Answer:
a. formaldehyde (CH₂O(g)): CH₂O(g) + O₂(g) → CO₂(g) + H₂O(g)
b. heptane (C₇H₁₇(l)): 4C₇H₁₇(l) + 45O₂(g) → 28CO₂(g) + 34H₂O(g)
c. benzene (C6H6(l)): C₆H₆(l) + 15/2 O₂(g) → 6CO₂(g) + 3 H₂O(g)
Explanation:
In a reaction of combustion, a hydrocarbon compound (composed of C, H and O) reacts with oxygen gas (O₂). The complete combustion of a hydrocarbon - such as formaldehyde, heptane, and benzene - produces carbon dioxide (CO₂) and water (H₂O).

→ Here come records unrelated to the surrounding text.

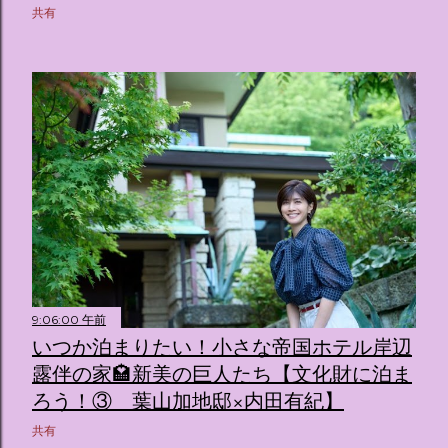
共有
9:06:00 午前
いつか泊まりたい！小さな帝国ホテル岸辺
露伴の家🏩新美の巨人たち【文化財に泊ま
ろう！③ 葉山加地邸×内田有紀】
共有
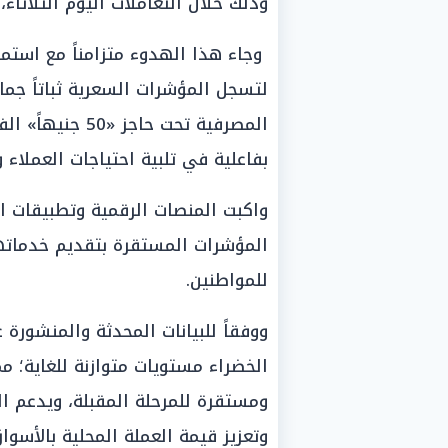
وذلك خلال التعاملات اليوم الثلاثاء، الموافق 30
وجاء هذا الهدوء متزامناً مع استمر
لتسجل المؤشرات السعرية ثباتاً جما
المصرفية تحت حا
بفاعلية في تلبية احتياجات العملاء 
واكبت المنصات الرقمية وتطبيقات ال
المؤشرات المستقرة بتقديم خدماتها
للمواطنين.
ووفقاً للبيانات المحدثة والمنشورة
الخضراء مستويات متوازنة للغاية؛ مم
ومستقرة للمرحلة المقبلة، ويدعم ا
وتعزيز قيمة العملة المحلية بالأسوا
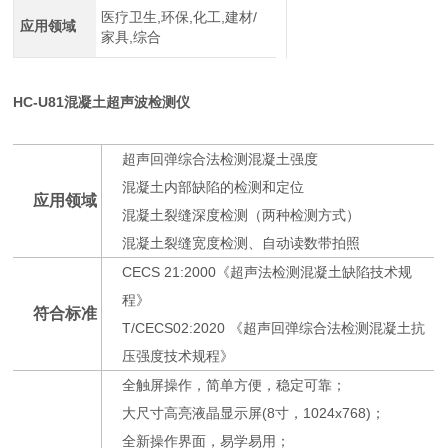
医疗卫生,环保,化工,建材/
应用领域
家具,综合
HC-U81混凝土超声波检测仪
超声回弹综合法检测混凝土强度
混凝土内部缺陷的检测和定位
应用领域
混凝土裂缝深度检测（两种检测方式）
混凝土裂缝宽度检测、自动读数带拍照
CECS 21:2000《超声法检测混凝土缺陷技术规
程》
符合标准
T/CECS02:2020 《超声回弹综合法检测混凝土抗
压强度技术规程》
全触屏操作，简单方便，稳定可靠；
大尺寸高亮液晶显示屏(8寸，1024x768)；
全新操作界面，易学易用；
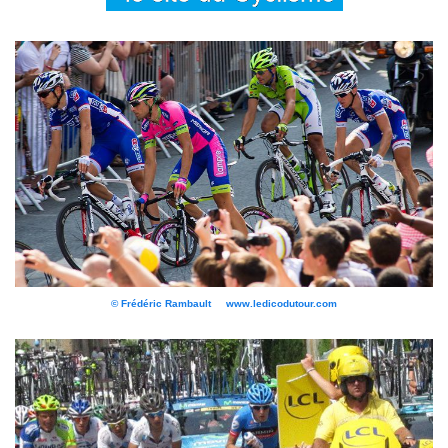
© Frédéric Rambault www.ledicodutour.com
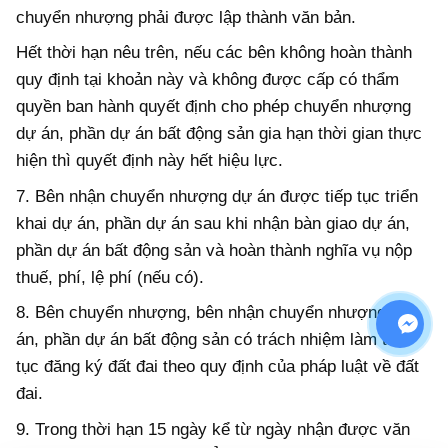
chuyển nhượng phải được lập thành văn bản.
Hết thời hạn nêu trên, nếu các bên không hoàn thành
quy định tại khoản này và không được cấp có thẩm
quyền ban hành quyết định cho phép chuyển nhượng
dự án, phần dự án bất động sản gia hạn thời gian thực
hiện thì quyết định này hết hiệu lực.
7. Bên nhận chuyển nhượng dự án được tiếp tục triển
khai dự án, phần dự án sau khi nhận bàn giao dự án,
phần dự án bất động sản và hoàn thành nghĩa vụ nộp
thuế, phí, lệ phí (nếu có).
8. Bên chuyển nhượng, bên nhận chuyển nhượng dự
án, phần dự án bất động sản có trách nhiệm làm thủ
tục đăng ký đất đai theo quy định của pháp luật về đất
đai.
9. Trong thời hạn 15 ngày kể từ ngày nhận được văn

Thus, we write the reactants and products for each combustion reaction and then we balance the atoms: C, H, and O.
a. formaldehyde (CH₂O(g)):
CH₂O(g) + O₂(g) → CO₂(g) + H₂O(g)
The chemical equation is already balanced with the coefficients 1: we have the same number of C atoms (1), H (2) and O (3) on both sides of the equation.
b. heptane (C₇H₁₇(l)):
C₇H₁₇(l) + O₂(g) → CO₂(g) + H₂O(g)
Here we have to write a coefficient 28 for CO₂ to balance the C atoms in the products side, and for C₇H₁₇ we write 28/4 = 7. With similar reasoning we found the coefficients for O₂ and H₂O:
4C₇H₁₇(l) + 45O₂(g) → 28CO₂(g) + 34H₂O(g)
c. benzene (C6H6(l)):
C₆H₆(l) + O₂(g) → CO₂(g) + H₂O(g)
First, we write a coefficient of 6 for CO₂ to balance the C atoms. Then, we have to balance H atoms: we write a coefficient 3 in H₂O. Now, we have 12 + 3 = 15 atoms of O on the reactants side. So, we write a half of these number of atoms in the coefficient for O₂: 15/2. We obtain the balanced equation:
C₆H₆(l) + 15/2 O₂(g) → 6CO₂(g) + 3 H₂O(g)